I believe that a positive connection between communities and LEOs could be significantly better with the support of our elected and civic leaders. Respect for the police needs to be expected and modeled by them. Tougher laws for crimes against police officers would also help significantly!
Thank you for your feedback. There is a key leadership role that needs to be met by our civic and elected officials relative to the police-community relationship, and your observation on the need for “modeling” by our elected and civic officials is a keen one.
The “community” will get reconnected with the police and return to some level of respect once their elected officials and their mouthpiece media quit pandering to the social justice narrative. Probably no sooner than that.
Thank you for your feedback. Relative to your observation – “pandering” never moves us forward to a good place.
Maybe the last several months(defund police) has been an aberration in U.S. History, especially with regards to policing:
“Wednesday, President Joe Biden went before a White House podium to outline his program for dealing with the plague of shootings, killings and murders that have marked and marred the five months of his presidency.
What does all this tell us?
Law and order,” the issue that arose in the ’60s to tear apart President Franklin Delano Roosevelt’s New Deal Coalition, is back.
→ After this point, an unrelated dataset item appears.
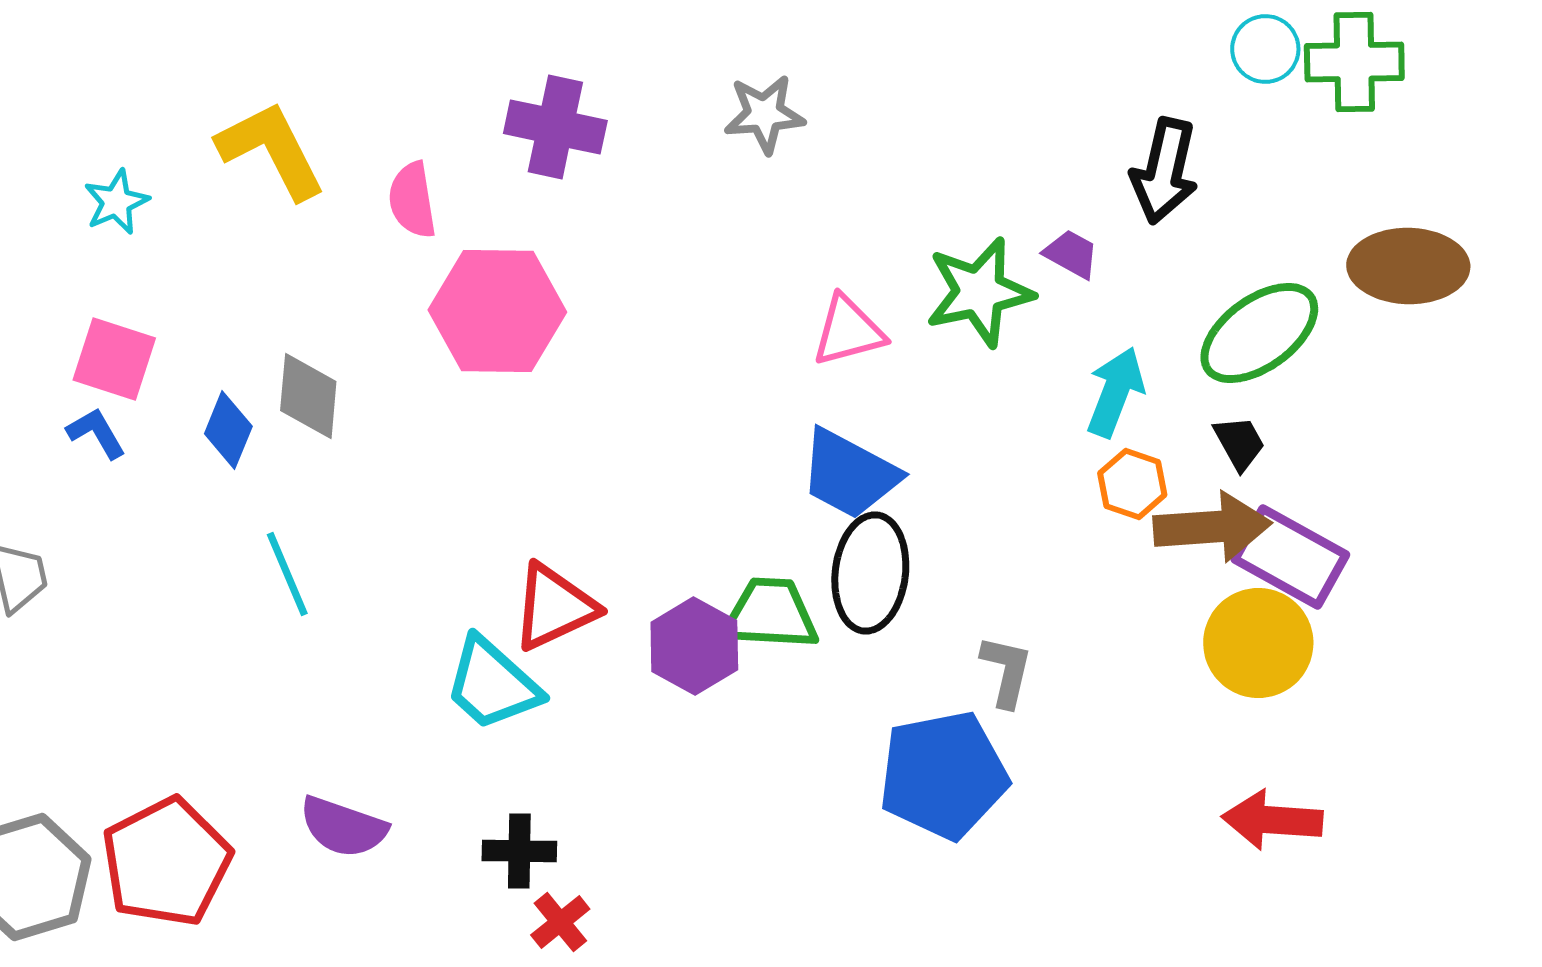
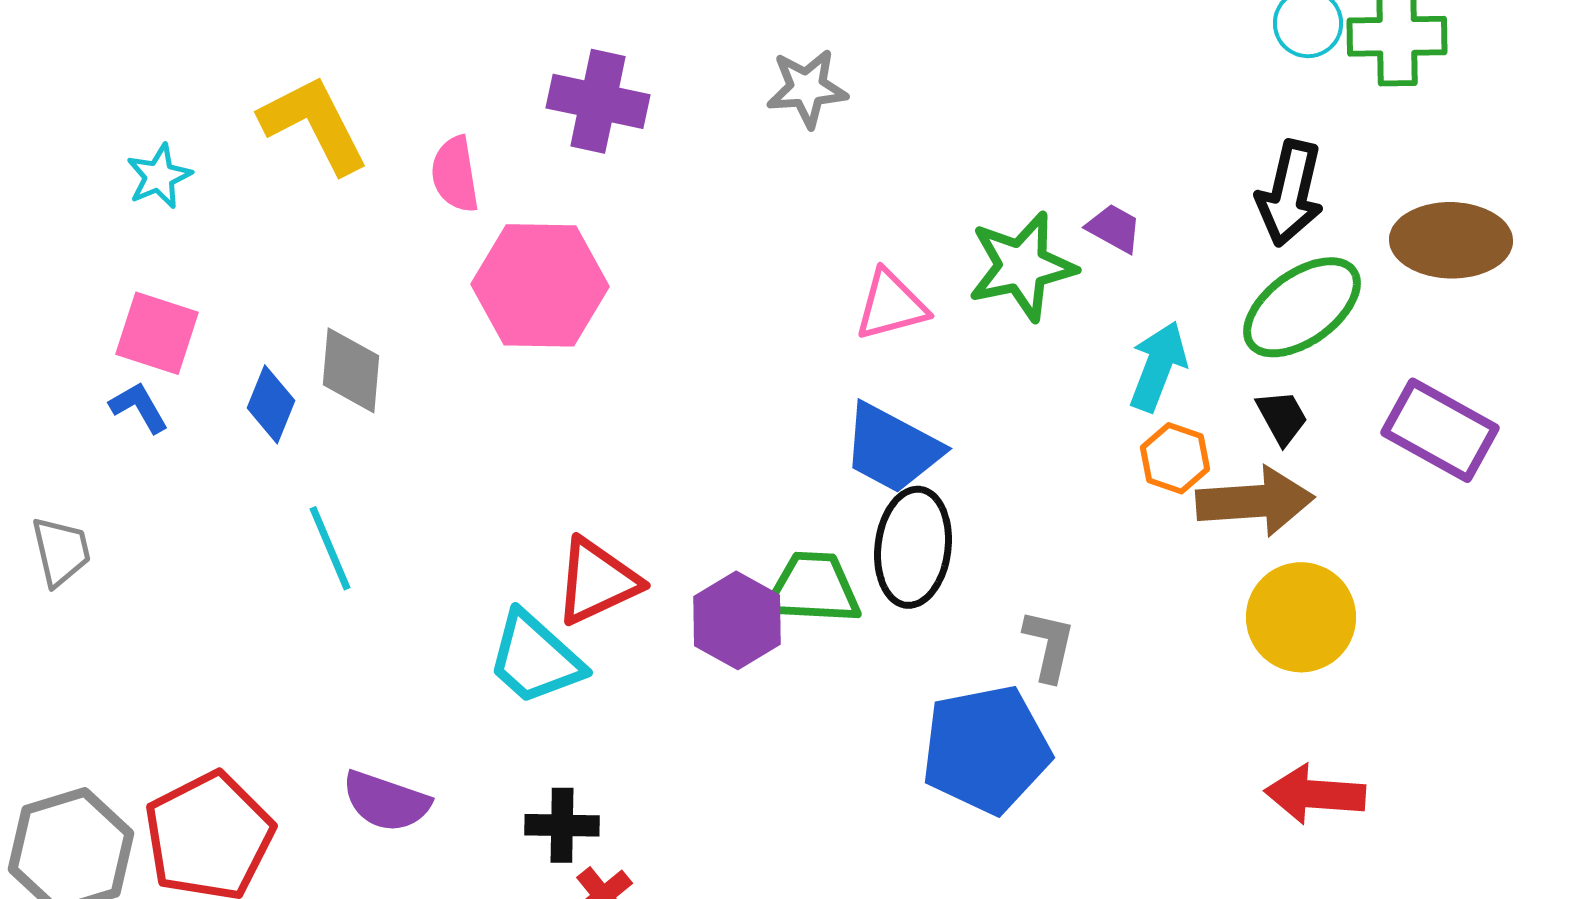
black arrow: (1164, 171) -> (1290, 193), moved
purple rectangle: (1290, 557) -> (1440, 430), moved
And the emotional anti-cop wave after the George Floyd killing in Minneapolis a year ago, manifest in the “Defund the Police!” demand of Black Lives Matter, has receded.
America is saying: We don’t want rogue cops, but we do want more cops in our neighborhoods and our communities to stop the shootings that are terrorizing, wounding, maiming and killing us.”
https://www.rasmussenreports.com/public_content/political_commentary/commentary_by_pat_buchanan/the_return_of_law_and_order
Thank you for your feedback and your article link. In the article Patrick Buchanan wrote:
An additional key element should have been included in Mr. Buchanan’s formula – the role of the community as an active partner with the police in ensuring public safety. In the article, “NewYork, NewYork: A Different Tune,” we see the connection to the role of elected officials that Mr. Buchanan highlights and the importance of the police-community relationship in maintaining public safety.